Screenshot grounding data
^^^^^^^^

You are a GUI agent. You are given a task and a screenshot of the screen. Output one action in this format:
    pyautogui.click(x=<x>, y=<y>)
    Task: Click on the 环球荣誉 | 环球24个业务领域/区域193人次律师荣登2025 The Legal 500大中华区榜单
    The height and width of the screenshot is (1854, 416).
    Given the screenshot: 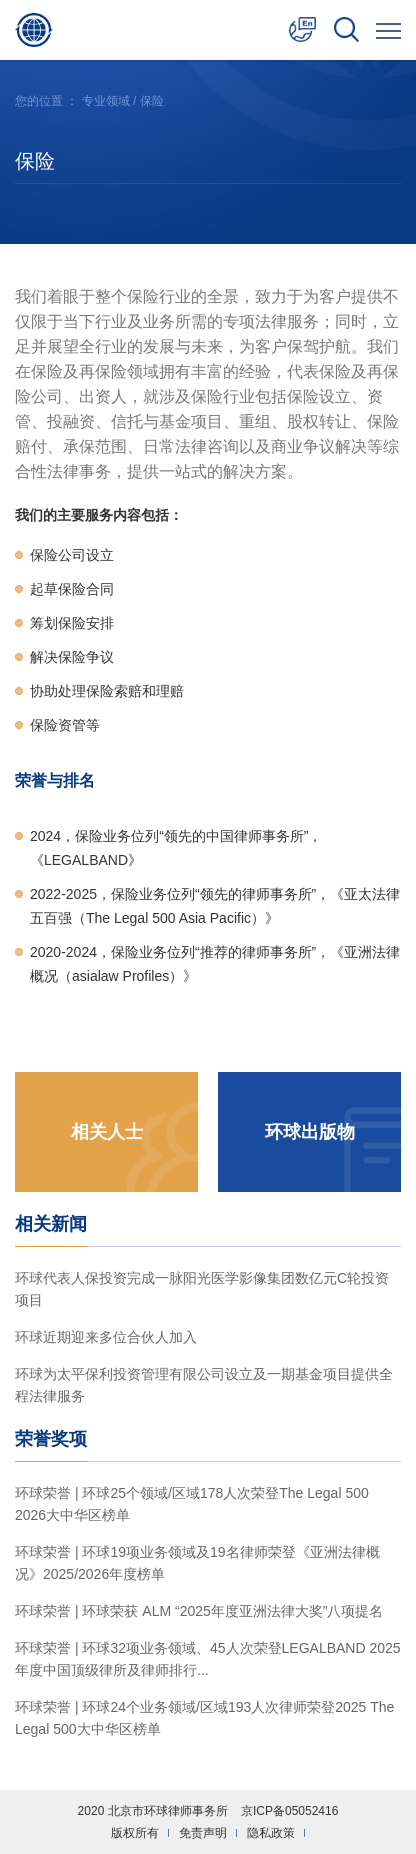 What is the action you would take?
    pyautogui.click(x=204, y=1718)
    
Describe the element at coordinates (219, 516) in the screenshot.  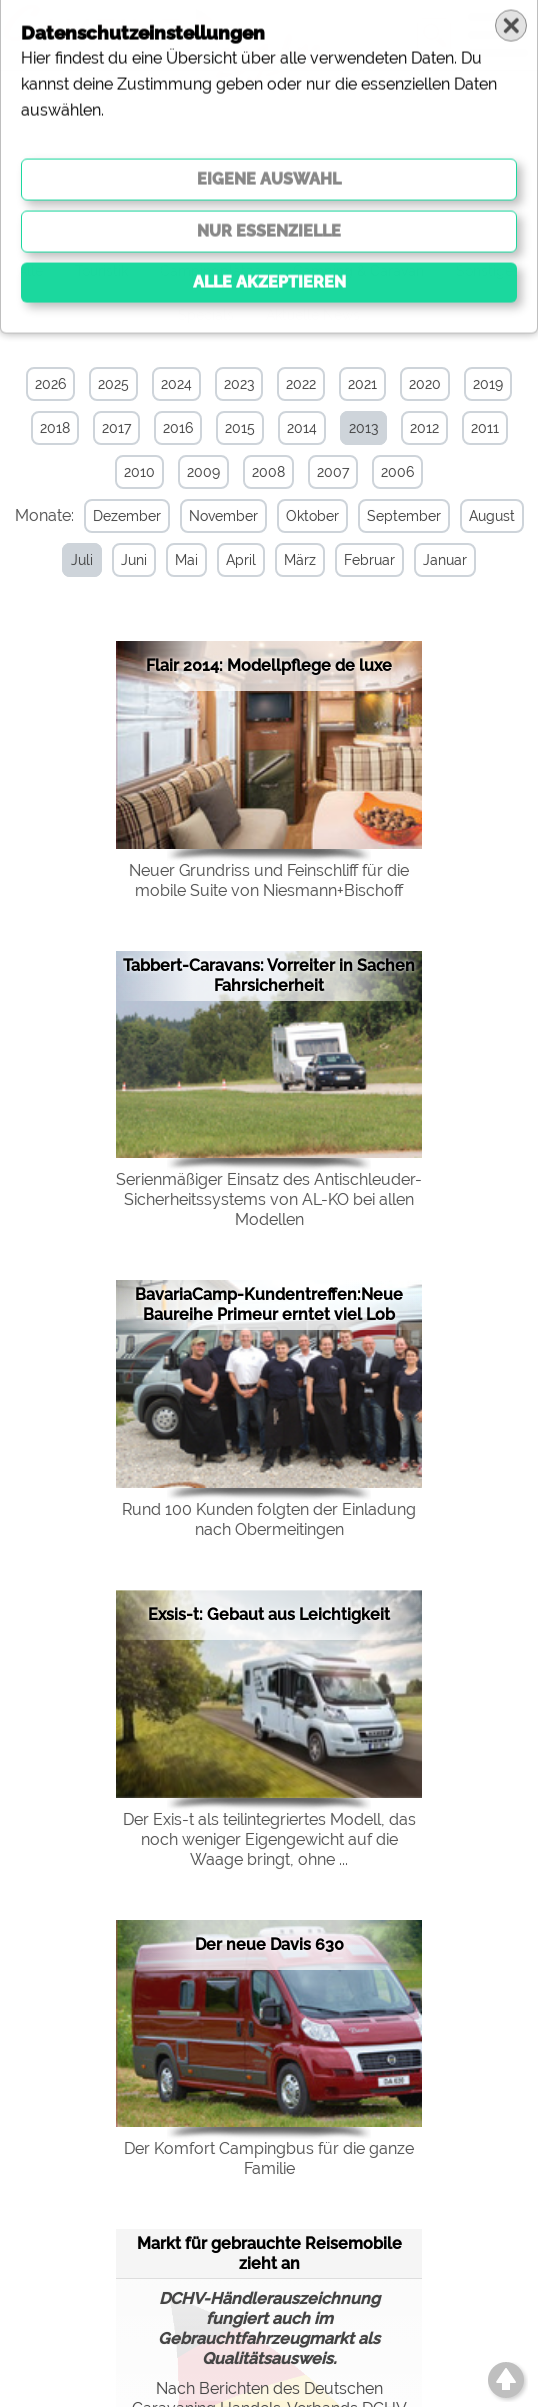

^^^^^^^^

## What to produce:
Above are the entries; repeat their lines exactly, from the first through the one that contains "The height and".

## Written solution:
You are a GUI agent. You are given a task and a screenshot of the screen. Output one action in this format:
    pyautogui.click(x=<x>, y=<y>)
    Task: Click on the 环球荣誉 | 环球24个业务领域/区域193人次律师荣登2025 The Legal 500大中华区榜单
    The height and width of the screenshot is (1854, 416).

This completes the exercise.